Tsecha could hear Hansen's voice in his head.
You get them where you want them, and then “Gotcha!”
Hansen spoke of the Consulate humanish, of course, but if idomeni were determined to behave as such, let them learn what it meant. “You must petition your dominant for the right to offer challenge.” He slumped in grave dignity. “Do you petition me, nìa?”

Sànalàn's spine wavered as a young tree in the wind. “Yes, nìRau, I do petition you.” Her voice lilted with uncertainty as the gravity of her action bore upon her.

Tsecha nodded in humanish nothingness. “Petition is conveyed. Right is granted. Challenge is accepted. Which of us will inform Suborn Oligarch Shai, nìa?”

The joy of challenge left Sànalàn's posture.
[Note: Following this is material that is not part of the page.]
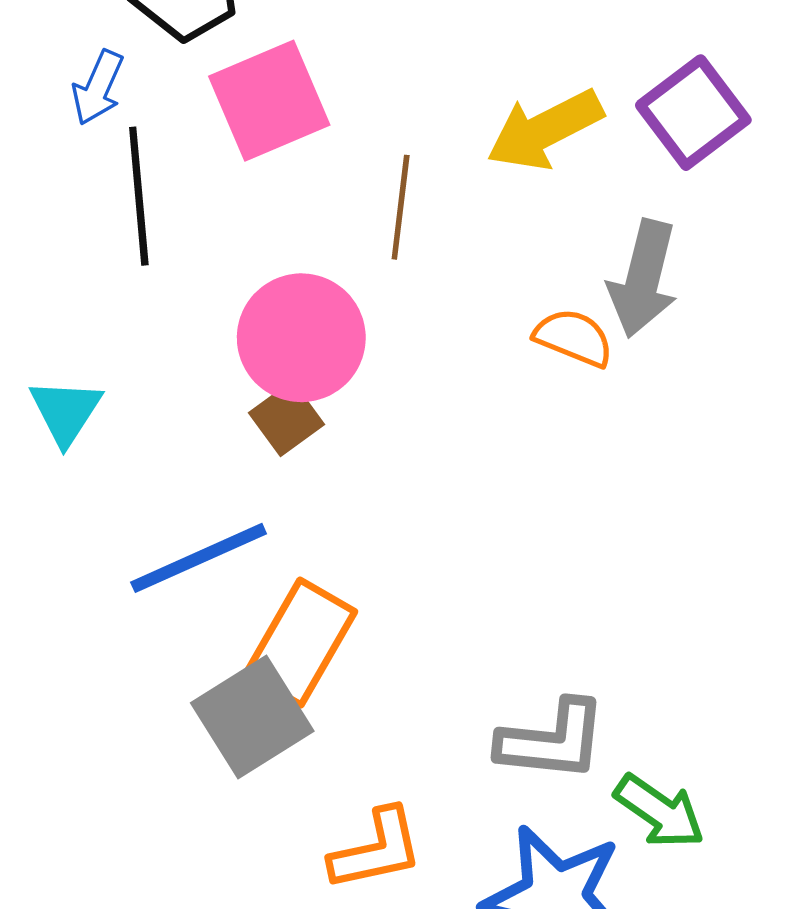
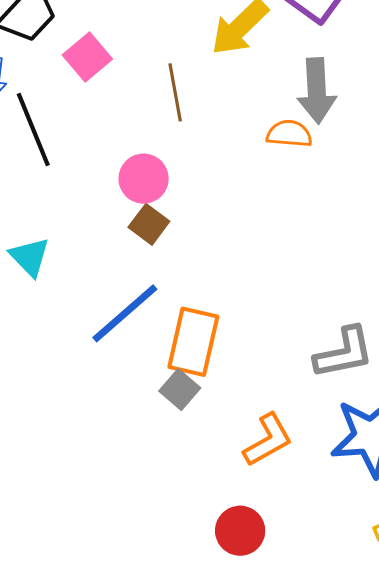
pink square: (269, 101) -> (87, 57), size x0.7
pink circle: (301, 338) -> (144, 179), size x0.7
gray square: (252, 717) -> (180, 390), size x0.6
Her left arm crossed over her soul in dismay.
“NìRau?”

“Yes, nìa?” Tsecha bared his teeth.

“NìaRauta Shai will take no joy in this!”

“You are quite correct in that, nìa, and truly.” He tried to imagine his Jani's reaction when she heard of what had transpired and felt his own soul clench, for his Jani scared him more than Shai ever did. “You have taken steps against me
that no other suborn has ever taken against their dominant. In your fear of change, you have changed beyond belief.”

Sànalàn's arm dropped to her side as her anger revived. “It is your Kilian's fault! I do this because of her!”

My toxin.
“Yes, nìa. So you do.” He jerked his shoulders in a maddening humanish shrug. “So do I.” He turned away from his newest enemy toward the blue lawns of home. “So do we all.”

 

“This is a desecration and a denigration! This is anathema!” Shai paced before her work table, a humanish trait that she had acquired during the War. “This cannot be!”

“Challenge cannot be retracted after it is accepted by the challenged, Shai.” Tsecha stood in solitary censure in the middle of the Suborn Oligarch's private workroom. Sànalàn had long since been escorted to her rooms by Diplomatic Suborn Inèa, who had pledged to serve as her support, much to Shai's consternation.

“You knew this would happen, Tsecha.” Shai lapsed into the short sentences and truncated gestures of Low Vynshàrau, as was her habit when angered. “She is as youngish, and your constant public declarations of Kilian have dishonored her. She sought to discuss the matter with you, and you lured her into the worst show of disunity that we have ever displayed!”

“You sent her to trap me into blasphemy. Your attempt failed. See the price of failure when you play as humanish?” Tsecha pressed a hand to the point where his left leg met his hip, and winced. “I am sitting down, Shai.” He limped to a low seat set against the wall opposite Shai's desk.